Sono le parole del testo di ‘Strega’, QUI IL VIDEO >>>, il brano che il controverso trapper romano Junior Cally, all’anagrafe Antonio Signore, ha pubblicato nel 2017 e che, alla luce della recente bufera in vista della sua prossima partecipazione al Festival di Sanremo, ha registrato milioni di visualizzazioni e condivisioni.

Un misto tra trivialità e violenza in cui si inneggia al femminicidio, si esaspera  la virilità del maschio,  si esalta il denaro e il successo e si sminuisce la  figura della donna, in un momento in cui il mondo occidentale si smobilita a sua difesa. Un’offesa imperdonabile, tanto che viene immediatamente richiesta l’esclusione dell’artista dalla gara.

Non piace Junior Cally, non piace agli educatori, non piace persino all’Italia dei figli dei fiori, tanto che la polemica arriva in Parlamento. Sono numerose le deputate che hanno aderito alla raccolta firme per espellerlo dalla kermesse. La Regione Liguria ha indetto una petizione firmata già da 20mila persone.

Un testo volutamente provocatorio quello di Cally, che probabilmente gli costerà la partecipazione al festival dei fiori, o forse no, ma che lo ha reso immediatamente popolare  e ancora più familiare ai milioni di ragazzini che cantano pericolosamente i suoi testi, appropriandosi di comportamenti diseducativi che il mondo adulto non riuscirà facilmente a gestire, data l’ascendenza che la musica ha sempre avuto nei giovani.

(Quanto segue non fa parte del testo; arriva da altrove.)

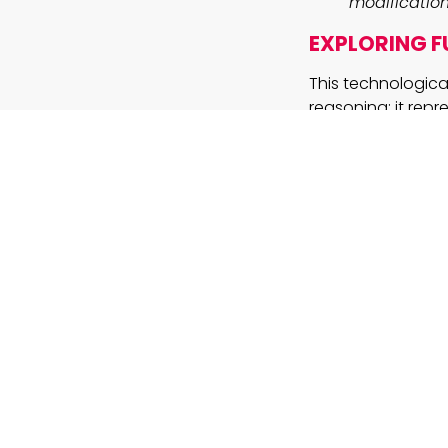
modification
EXPLORING FU
This technologica
reasoning; it rep
solutions. By acc
revolutionize any
sales processes th
documentation, th
Furthermore, the 
specialized datas
models like ChatG
as a reminder th
where precision an
KEY TAKEAW
How will i
educationa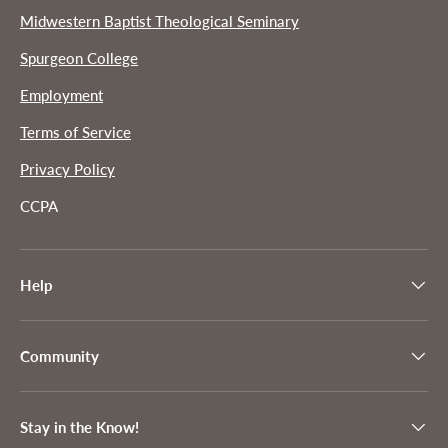
Midwestern Baptist Theological Seminary
Spurgeon College
Employment
Terms of Service
Privacy Policy
CCPA
Help
Community
Stay in the Know!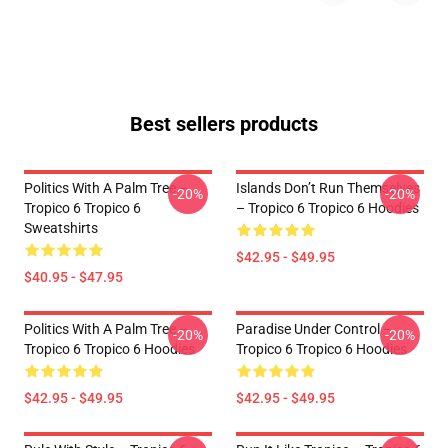
Best sellers products
Politics With A Palm Tree –
Islands Don’t Run Themselves
-20%
-20%
Tropico 6 Tropico 6
– Tropico 6 Tropico 6 Hoodies
Sweatshirts
$42.95 - $49.95
$40.95 - $47.95
Politics With A Palm Tree –
Paradise Under Control –
-20%
-20%
Tropico 6 Tropico 6 Hoodies
Tropico 6 Tropico 6 Hoodies
$42.95 - $49.95
$42.95 - $49.95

Amadeus, dal canto suo, non si pronuncia. Al momento deve ancora spegnere le polemiche sulla sua gaffe sessista accaduta durante la conferenza stampa. Sarà lui a fare un passo indietro stavolta?

In fondo, non c’è mai stato festival senza polemica, e non c’è mai stata polemica che non alzasse l’audience e il boost di popolarità dei convenuti. A conti fatti non è andata proprio male, né alla celebre vetrina sanremese, né allo stesso trapper.